See more (Spoiler Alert!) »

User Reviews

 
Compelling and absorbing depiction of human struggles...
19 February 2002 | by (United States) – See all my reviews

A very enjoyable film! Reynolds captures the essence of man's struggle with right & wrong, good & evil, on several levels in this realistic depiction of the Soviet-Afghan conflict. It was both meaningful and entertaining. I gave it an 8.

The internal conflicts of the characters reflect the many ways that people reconcile and deal with their emotions and beliefs vis-à-vis the roles thrust upon them by war and duty- the soldier, the faithful, the victim, the oppressor, the revenge-seeker and the order-follower. Each main character struggles at some point with his or her decisions in the face of right and wrong, duty and morality. It is the results of these choices that guide the film to transcend the events of war, and delve into the universal questions of how and why man struggles with real and painful choices.

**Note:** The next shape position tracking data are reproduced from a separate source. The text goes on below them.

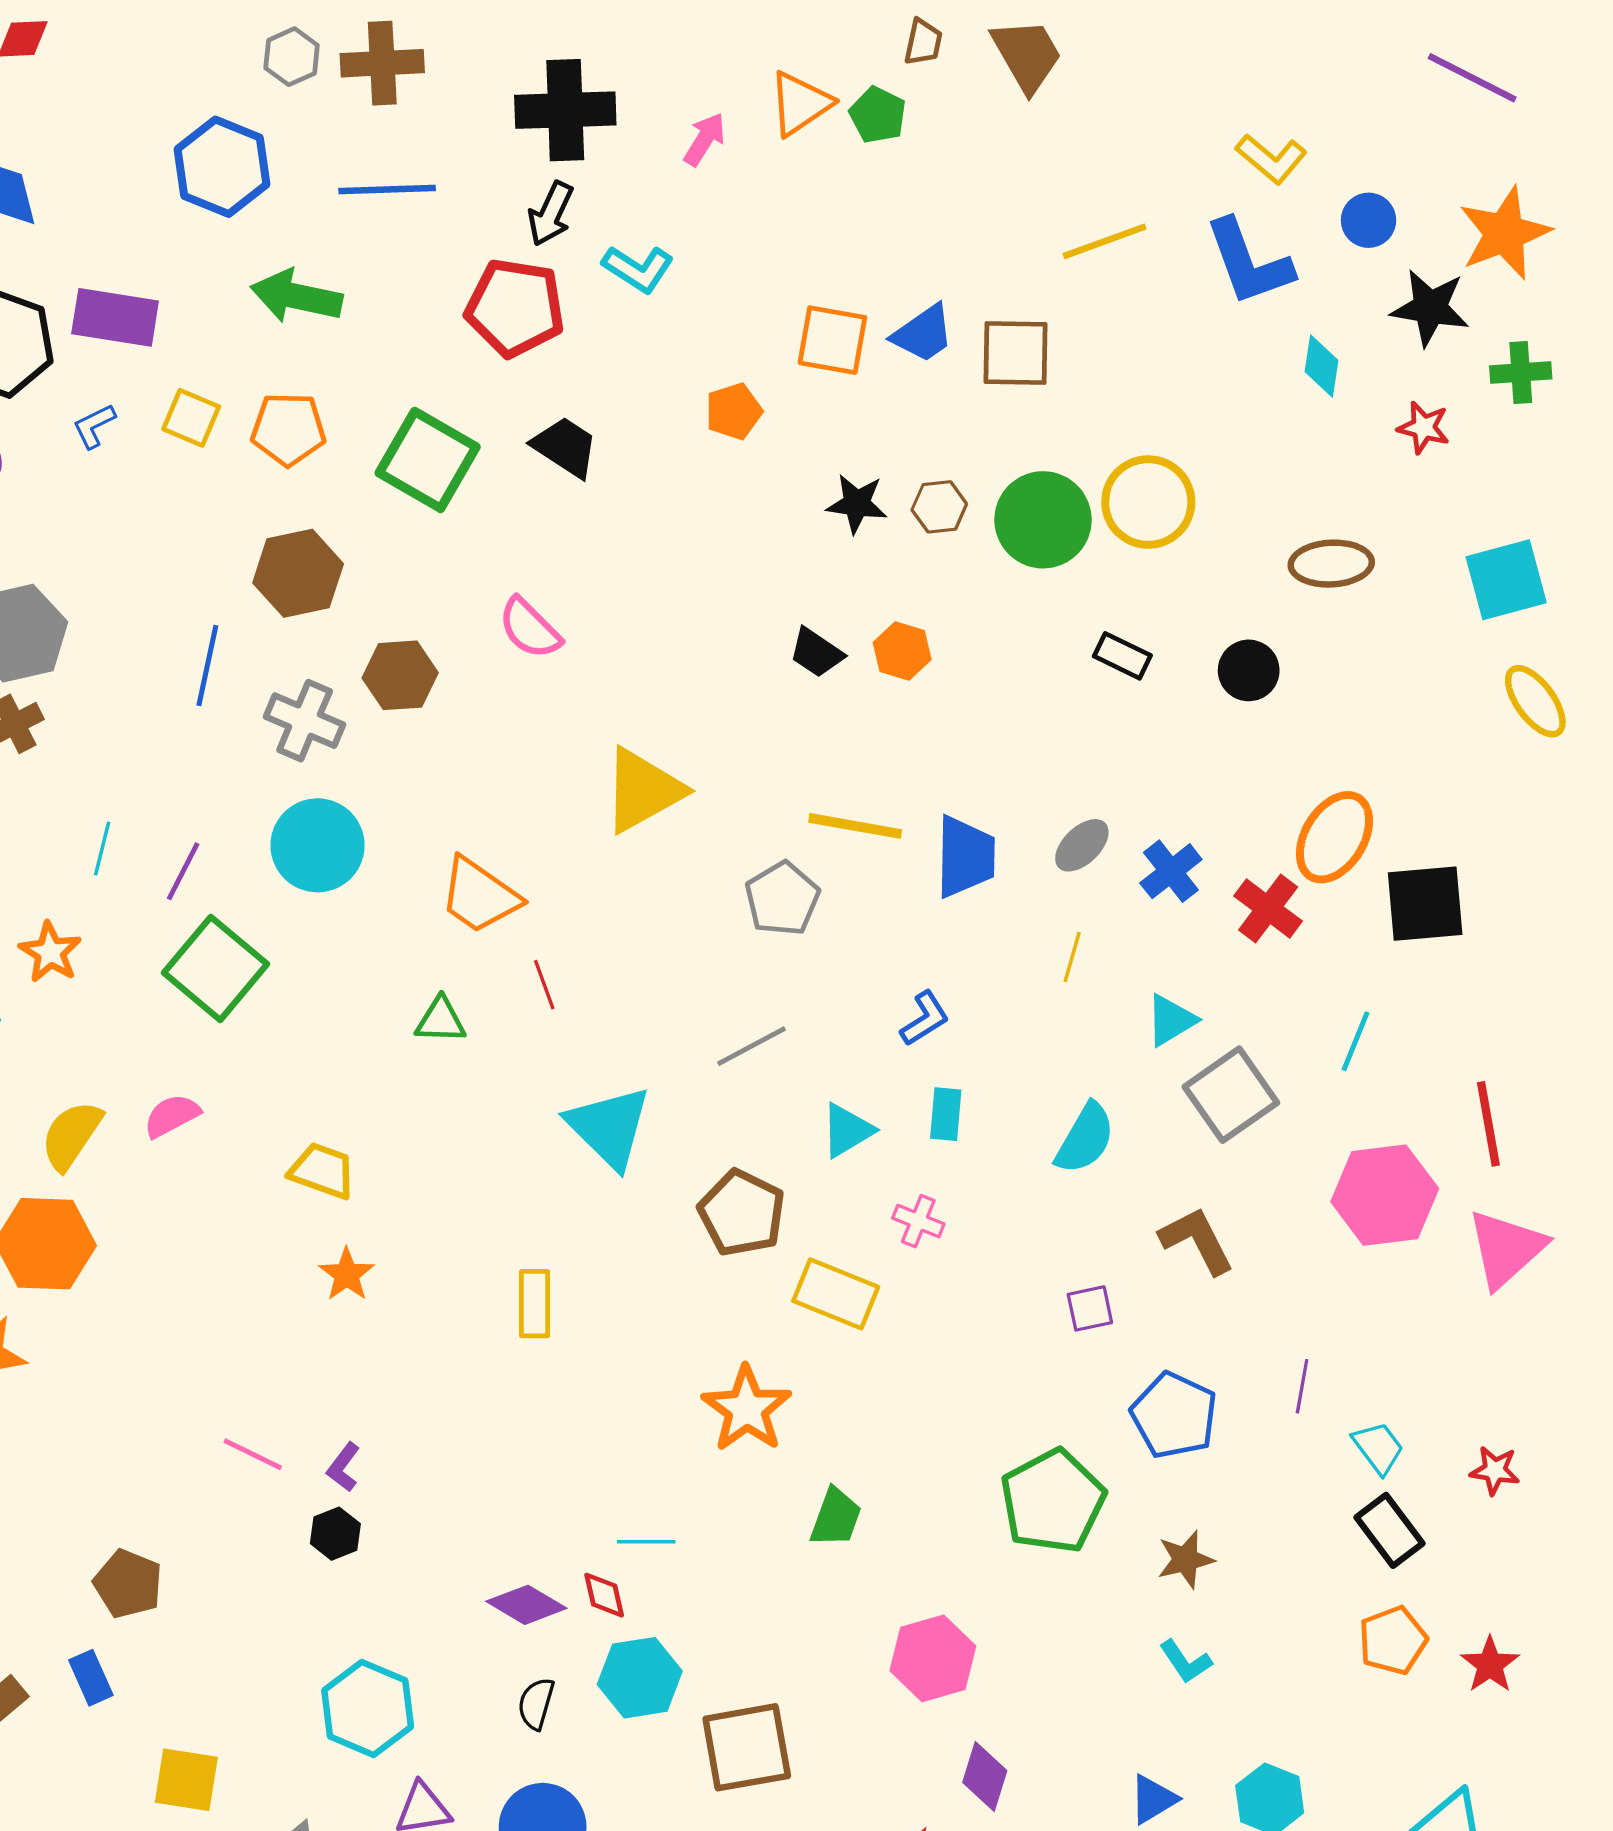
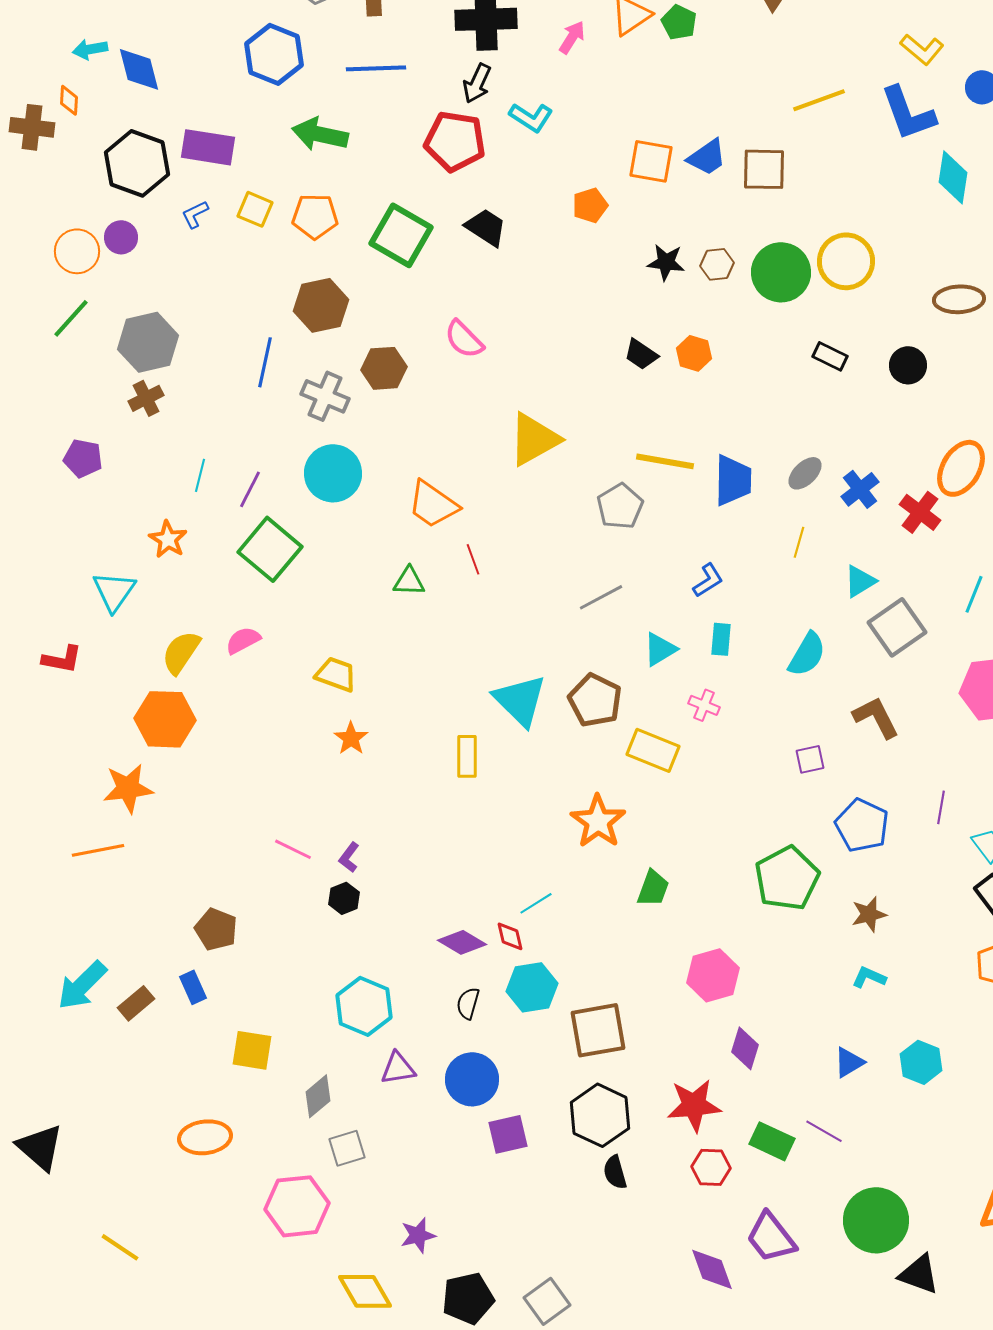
cyan diamond: (1322, 366) -> (953, 177), size x1.4
cyan triangle: (609, 1127) -> (520, 700), moved
cyan line: (646, 1542) -> (536, 903), turned -32
cyan L-shape: (1186, 1662) -> (869, 977), turned 148

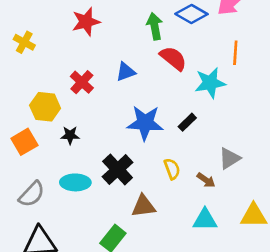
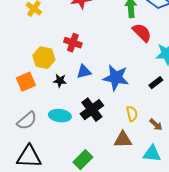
blue triangle: (126, 72) -> (84, 72), moved
red cross: (82, 82) -> (73, 43), turned -30
black rectangle: (187, 122) -> (156, 83), moved
brown triangle: (143, 206) -> (123, 140), moved

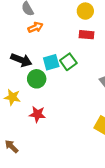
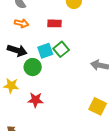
orange arrow: (35, 27) -> (21, 23), moved, turned 40
red rectangle: (87, 35) -> (54, 23), moved

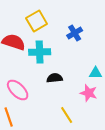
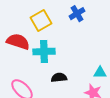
blue cross: (75, 33) -> (77, 14), moved

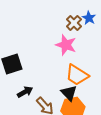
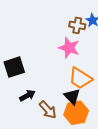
brown cross: (74, 23) -> (77, 25), turned -35

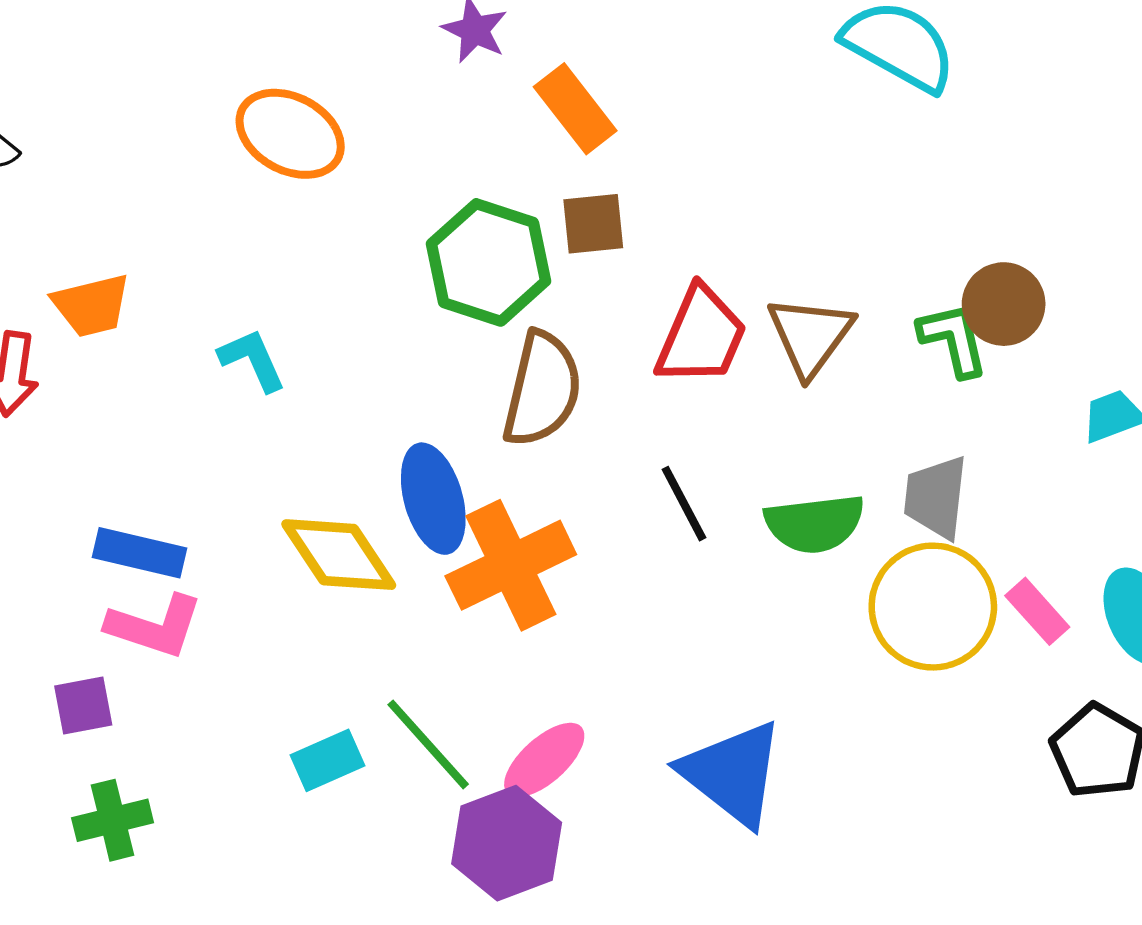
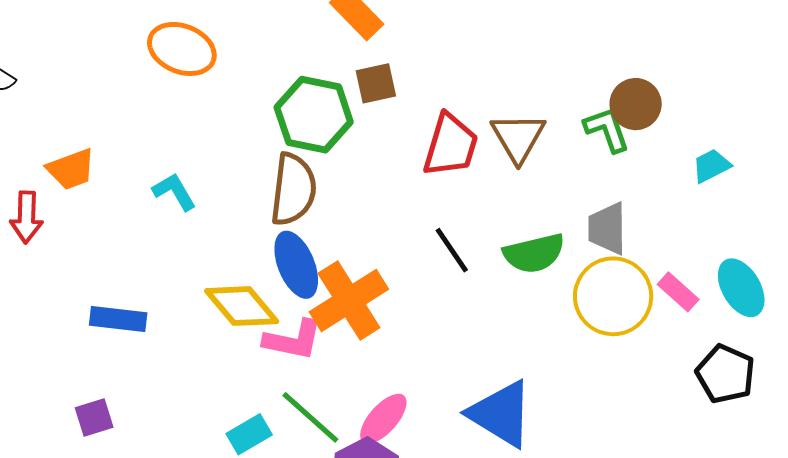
brown semicircle: (542, 389) -> (293, 189), moved
pink L-shape: (155, 626) -> (293, 340), moved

Although the film does prove to be quite predictable, the underlying messages are timeless and well depicted. A moving story with good character development artistically filmed and approached realistically. The brutality and violence of war is not gratuitous, and the anti-war message is delivered superbly.

I highly recommend this film to all audiences... not just war-film buffs. With the US presence in Afghanistan today, the film should serve to help understand that conflict and this one in regards to the human components that are so often overlooked.

A note regarding other user's comments: The film was subtitled. It seems that some saw it without the subtitles for some reason. If you are one of those people, you really must view it with them. Rent it. I cannot imagine truly understanding the full scope of the film without the benefit of the Afghan dialog. Also, the "Americanization" of the soviet dialog not only serves to draw parallels between that conflict and the Vietnam War, but it universalizes the struggles of war and allows the viewer to empathize on a human level- not just a political one. In our long human history, how often have these basic human conflicts occurred... particularly in times of war and oppression and injustice?